Oral Presentation The 44th Lorne Conference on Protein Structure and Function 2019

Trim-Away: Targeted degradation of pathogens and proteins by the cytosolic antibody receptor TRIM21 (#34)

Leo James 1
  1. Medical Research Council Laboratory of Molecular Biology, Cambridge, United Kingdom

TRIM21 is a recently discovered mammalian Fc receptor and E3 ubiquitin ligase expressed in the cytosol of all cells. The highest affinity IgG receptor in man[1], it mediates an intracellular humoral response against antibody-opsonized pathogens that invade the cytosol during infection[2]. Upon detection, TRIM21 initiates a programme of ubiquitination[3] that recruits cellular degradation machinery, which catalyse the disassembly and destruction of cytosolic virions to prevent their replication. This rapid virion destruction also exposes the genomes of RNA and DNA viruses, allowing TRIM21 to potentiate the activity of RIG-I, cGAS and the inflammasome and induce a potent antiviral state[4, 5]. TRIM21 is effective against diverse viruses but also bacteria and proteopathic agents like tau. In my talk, I will summarize key aspects of TRIM21 biology and focus on recent work showing how its ubiquitination and inflammatory signaling is regulated and how we have repurposed its unique activity to perform targeted protein depletion[6]. This latter technology, called ‘Trim-Away’, uses off-the-shelf antibodies to rapidly and acutely degrade cellular proteins in diverse cells[7].

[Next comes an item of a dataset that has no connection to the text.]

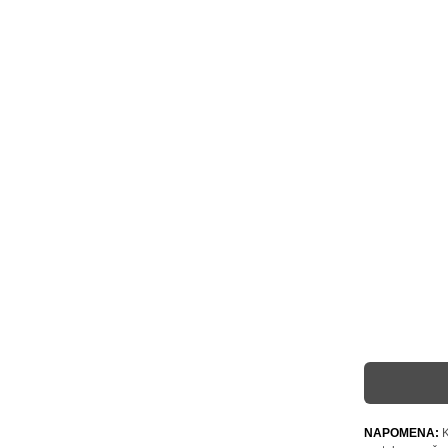
NAPOMENA:
K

  1. James, L.C., et al., Structural basis for PRYSPRY-mediated tripartite motif (TRIM) protein function. Proceedings of the National Academy of Sciences of the United States of America, 2007. 104(15): p. 6200-5.
  2. Mallery, D.L., et al., Antibodies mediate intracellular immunity through tripartite motif-containing 21 (TRIM21). Proceedings of the National Academy of Sciences of the United States of America, 2010. 107(46): p. 19985-90.
  3. Dickson, C., et al., Intracellular antibody signalling is regulated by phosphorylation of the Fc receptor TRIM21. Elife, 2018. 7.
  4. McEwan, W.A., et al., Intracellular antibody-bound pathogens stimulate immune signaling via the Fc receptor TRIM21. Nature Immunology, 2013. 14(4): p. 327-36.
  5. Watkinson, R.E., et al., TRIM21 Promotes cGAS and RIG-I Sensing of Viral Genomes during Infection by Antibody-Opsonized Virus. PLoS Pathogens, 2015. 11(10): p. e1005253.
  6. Clift, D., et al., Acute and rapid degradation of endogenous proteins by Trim-Away. Nat Protoc, 2018. 13(10): p. 2149-2175.
  7. Clift, D., et al., A Method for the Acute and Rapid Degradation of Endogenous Proteins. Cell, 2017. 171(7): p. 1692-1706 e18.